A lot of people buy a sub based on excursion rather than the total volume of air it can move.


----------



## adrenalinejunkie (Oct 17, 2010)

SuMb0dY said:


> The V2 already has plenty of surround. In fact Id go off to say its beyond the amount of surround needed and well into the range of oversize-look good type surround for marketing gimmick. Simply changing its material type from foam to rubber should solve the long term durability problem as foam does disentegrate over time. The extra size wasnt a necessary add IMO, i think their losing cone area for no reason now. But they originally chose foam for a reason. It performs well and consistent despite temperature changes. In the winter the rubber will stiffen.
> 
> Anyway not sure if i like the oversize surround trend. Are we too believe more surround = more bass?

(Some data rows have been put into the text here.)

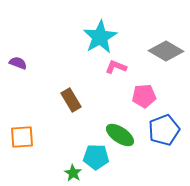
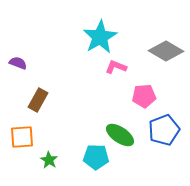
brown rectangle: moved 33 px left; rotated 60 degrees clockwise
green star: moved 24 px left, 13 px up
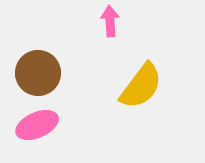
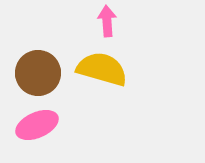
pink arrow: moved 3 px left
yellow semicircle: moved 39 px left, 17 px up; rotated 111 degrees counterclockwise
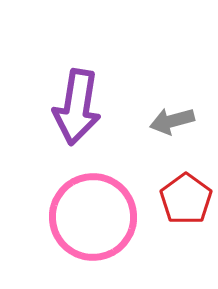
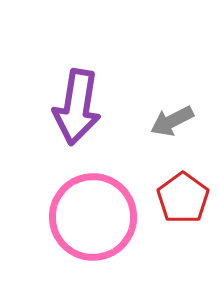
gray arrow: rotated 12 degrees counterclockwise
red pentagon: moved 3 px left, 1 px up
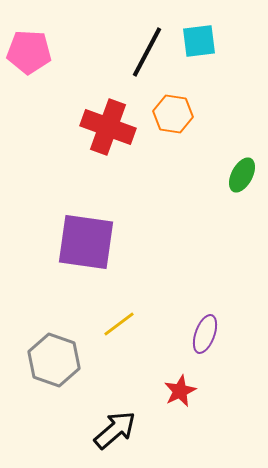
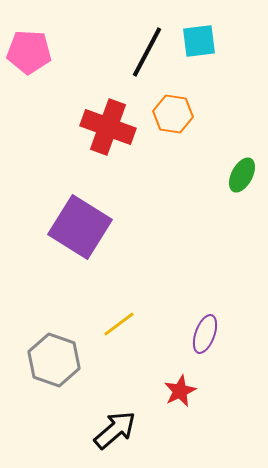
purple square: moved 6 px left, 15 px up; rotated 24 degrees clockwise
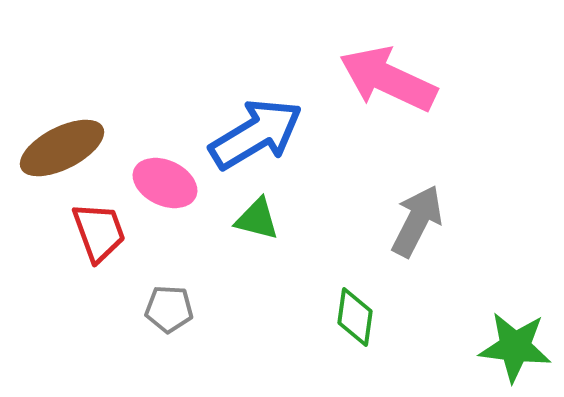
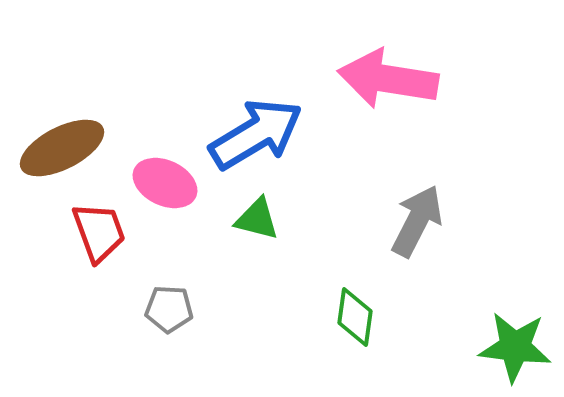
pink arrow: rotated 16 degrees counterclockwise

Not sure if you've heard of Sundown audio, but they have a new SPL sub that has a huge surround...


----------



## hypnoz (Sep 29, 2009)

The surround did indeed remove some effective piston area, which you can find by searching v2 Sd and comparing to v3 Sd. I'm not sure why they decided to go this route. One would think they could have made the surround taller if they required additional material, or simply replace the old with rubber. Perhaps Manville can chime in. I hope they are not sacrificing performance for appearance.

Overall, I highly doubt you'd notice an audible difference though since the change isn't all that significant.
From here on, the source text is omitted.